Now about 6 gold and 1 silver richer, Lennard found the current time to be as perfect as any to stop selling the random stuff he picked up from the forest and instead go set up a small camp. The usual nightly routine. Sans the town centre pickpocketing, but he could do that in the morning!
“Len, don’t tell me you’re considering stealing tomorrow.” a stern voice hissed from inside the teen’s hood as he walked. “It was difficult enough convincing you to use slightly less illegal persuasion tactics to obtain money. Don’t-”
“Percy, It’ll be fine.” The reassurance was only for Percival, though it was a statement Len said to himself all too often. Brief anxieties could always be remedied with an evening trek through the forest anyway, so it was never of enough concern to him to warrant an acknowledgement.
The dappled patterns of moonlight mingled with leaves on the floor gave a somewhat serene atmosphere to the forest. It was a welcome accompaniment - maybe he and the moon would find something together while his cat complained in the background. Maybe they’d discover an ancient but still comfortable cabin…
Though, speaking of his cat, his cat was speaking. An irritated muttering concealed by hood and hair, but still-
A tree in his face.
“...howsabout we rest here tonight?”
“I was going to suggest we find a tavern, but we’re clearly too far into the forest for that.” At long last, Percival took a few steps out of the boy’s hood to truly examine the area with eyes that could match the colour of a leaf in summer lighting. Somehow, despite their... often more woodland housing than what was typical for the average humanoid, the cat managed to keep his fur as sleek as the fire it resembled. Smooth, soft, really anything that could be desired of a cat. A cat belonging to a rich family, that was. Len preferred to call the style uptight.
Upon further inspection of the area, Len noted that his feline friend was entirely correct about their location. There was no tavern in sight. Only trees and the sky. At least it wasn’t wolves for once.

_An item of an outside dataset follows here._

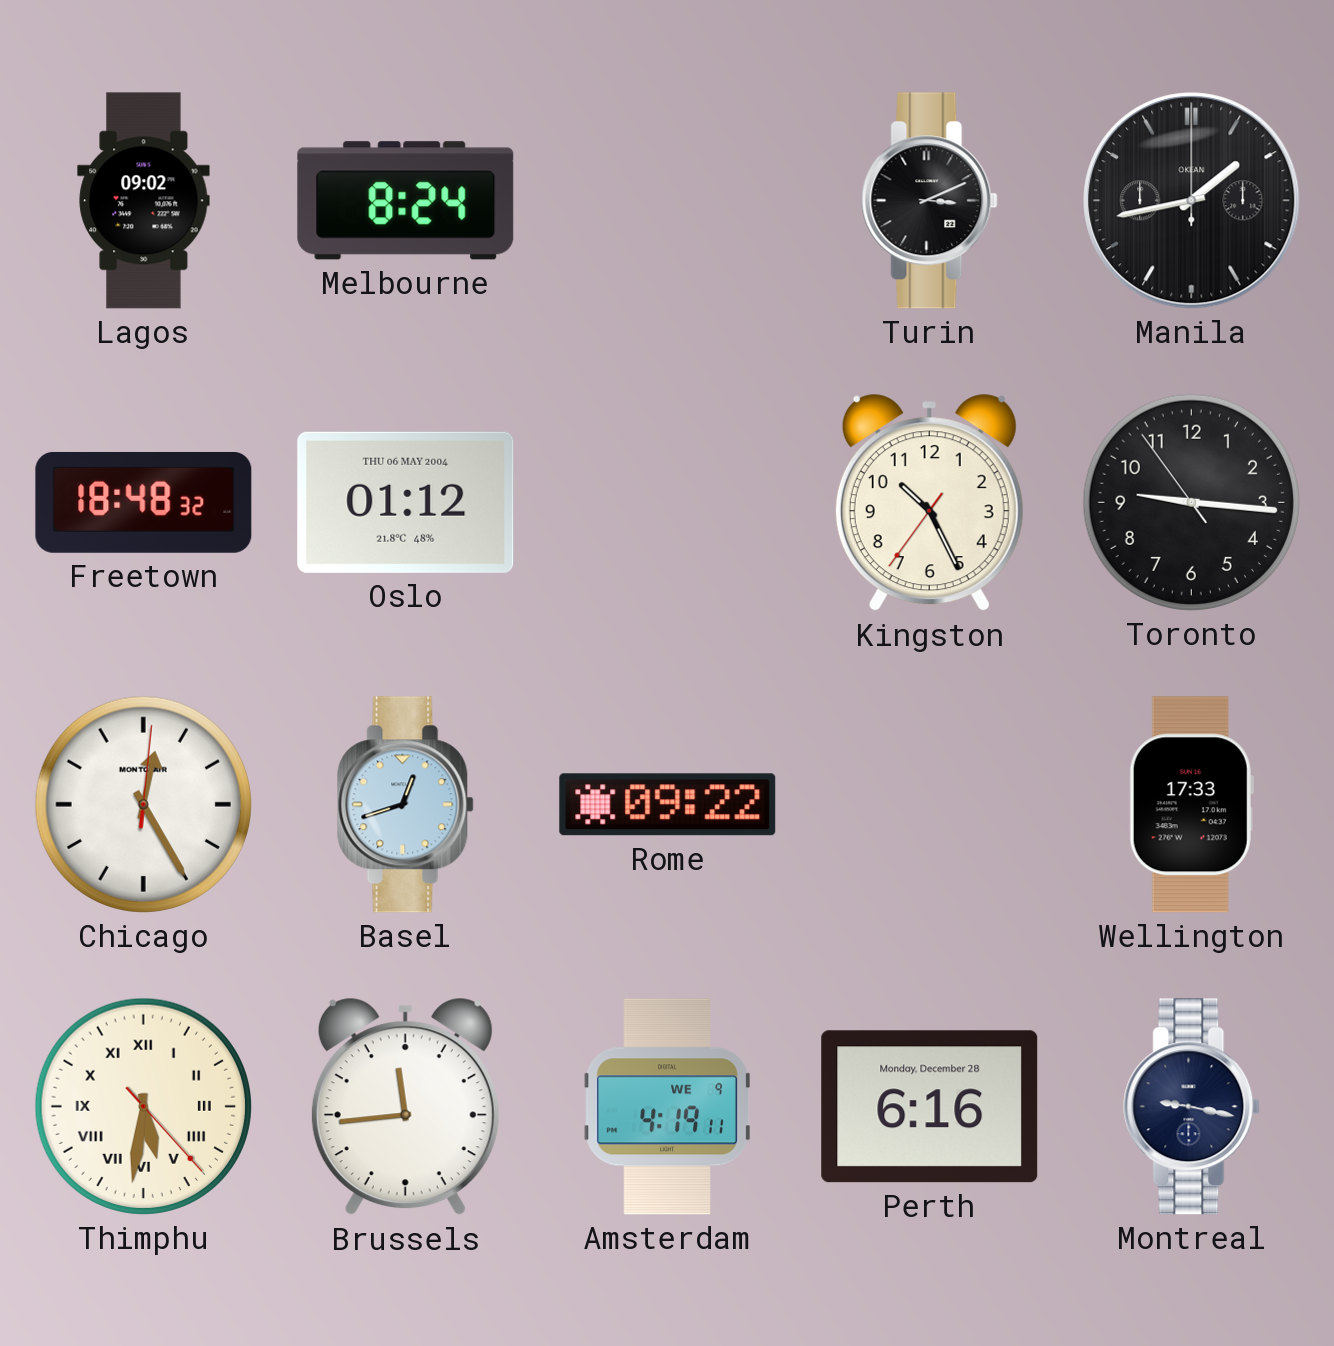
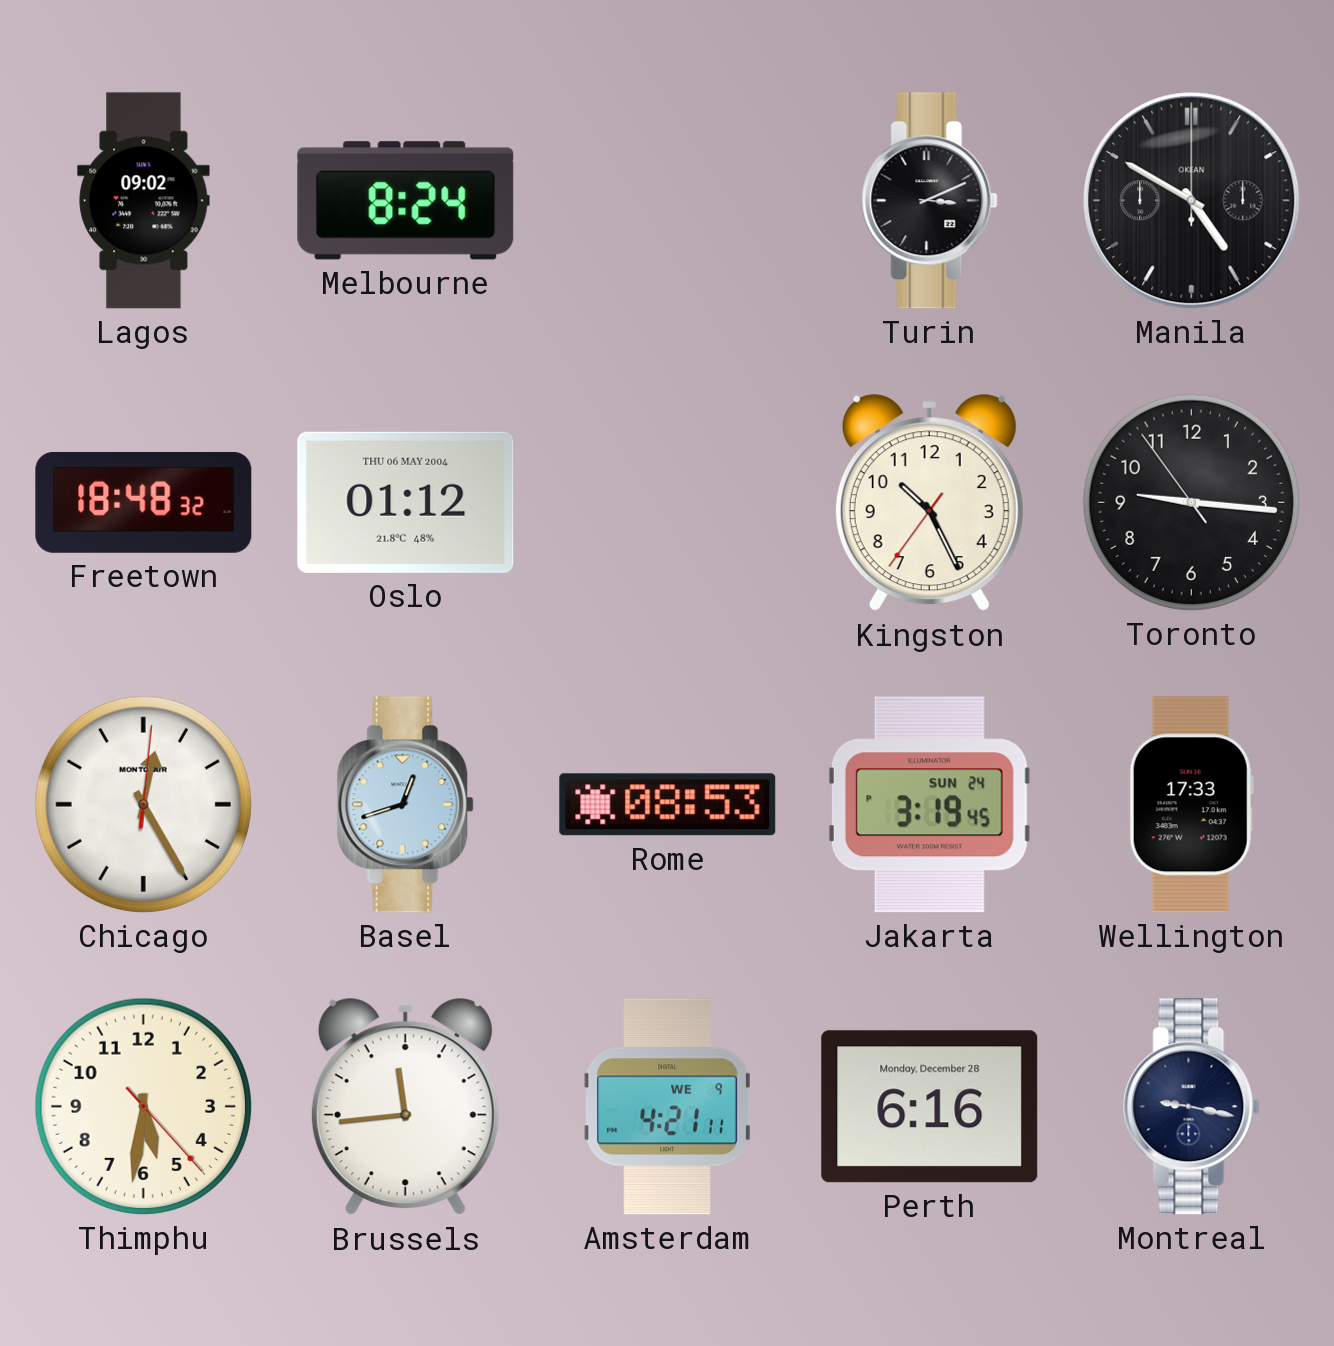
Manila: 1:43 -> 4:50
Rome: 09:22 -> 08:53
Jakarta: none -> 3:19
Thimphu numerals: Roman -> Arabic
Amsterdam: 4:19 -> 4:21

A backache wasn’t the rudest awakening Len had ever received, but he’d admit it wasn’t the most polite either. Percy had said he’d regret sleeping against a tree, but they’d learned by this point that he took that sort of comment as encouragement. It was often irritating.
No amount of pet peeves would prevent his antics, though. Percival could only steer him away from deadly decisions, which were few and far between. Whether that was for better or for worse was the least of his concerns.
“I have many regrets,” was the first thing Len said that morning, “but I’m sure today will be fine. Isn’t Jared performing today?”
Jared would indeed be performing in the town square that afternoon. Logging information was something that Len was actually quite good for, a strange yet welcomed talent. How he obtained the information was another story, though it was mainly hearsay and advertisements in this case - in other cases, he went with more unorthodox methods.
“Hey, are you the guy that sold me that twig last night?” It turned out alleyways weren’t the best places to wait near. Len probably should’ve known that fact already, but it mattered little to him once he’d learnt it. People didn’t bother him unless he’d bothered them.
“I believe so.” Percival would scold him for this later. “What’s it to you? I already told you, if you’re not satisfied then-”“Yes, no refunds, I get it.” The man - Darek, if he recalled correctly, it wasn’t so long ago - gave a threatening chuckle. “Too bad I ain’t askin’ nicely. Hand it over.”
“What, your 5 gold?” It was Len’s turn to laugh. “No can do, friend. I already spent it on-”“I know your type,” the interruption had Len wanting to protest, but he bit his tongue, “You’ve scammed plenty. Betcha got a whole bag o’ coins stashed away in a pocket somewhere, an’ I want compensation.”
“Is that a knife or are you just happy to see me?”
It was safe to say that, after asking, Len ran for his life. It often turned out that being six foot and seven inches tall had its perks.